[Stored data entries]
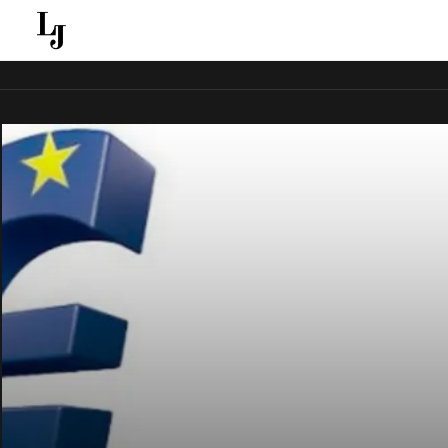
قل ينقل الاخبار الغائبة عن الاعلام الجماهيري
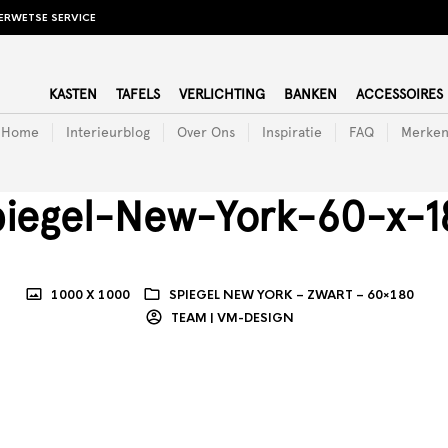
ERWETSE SERVICE
KASTEN
TAFELS
VERLICHTING
BANKEN
ACCESSOIRES
Home
Interieurblog
Over Ons
Inspiratie
FAQ
Merke
piegel-New-York-60-x-1
1000 X 1000
SPIEGEL NEW YORK – ZWART – 60×180
TEAM | VM-DESIGN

## TASK STATEMENT
The reply should hold every line of the records unchanged and no pictures.

## PROBLEM SOLUTION
قل ينقل الاخبار الغائبة عن الاعلام الجماهيري
ERWETSE SERVICE
KASTEN
TAFELS
VERLICHTING
BANKEN
ACCESSOIRES
Home
Interieurblog
Over Ons
Inspiratie
FAQ
Merke
piegel-New-York-60-x-1
1000 X 1000
SPIEGEL NEW YORK – ZWART – 60×180
TEAM | VM-DESIGN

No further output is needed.